=== Begin Enclosure ===

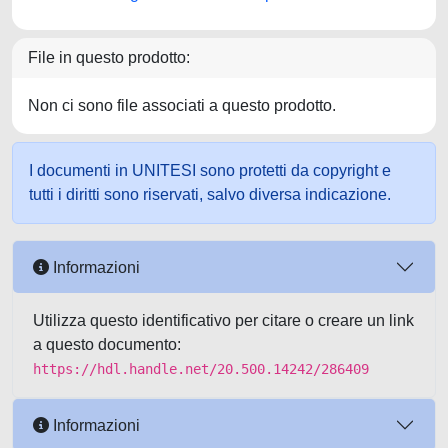
File in questo prodotto:
Non ci sono file associati a questo prodotto.
I documenti in UNITESI sono protetti da copyright e
tutti i diritti sono riservati, salvo diversa indicazione.
Informazioni
Utilizza questo identificativo per citare o creare un link
a questo documento:
https://hdl.handle.net/20.500.14242/286409
Informazioni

=== End Enclosure ===

**Activity:**
Produce an exact copy of the records above, leaving out the pictures.

**Exercise response:**
File in questo prodotto:
Non ci sono file associati a questo prodotto.
I documenti in UNITESI sono protetti da copyright e
tutti i diritti sono riservati, salvo diversa indicazione.
Informazioni
Utilizza questo identificativo per citare o creare un link
a questo documento:
https://hdl.handle.net/20.500.14242/286409
Informazioni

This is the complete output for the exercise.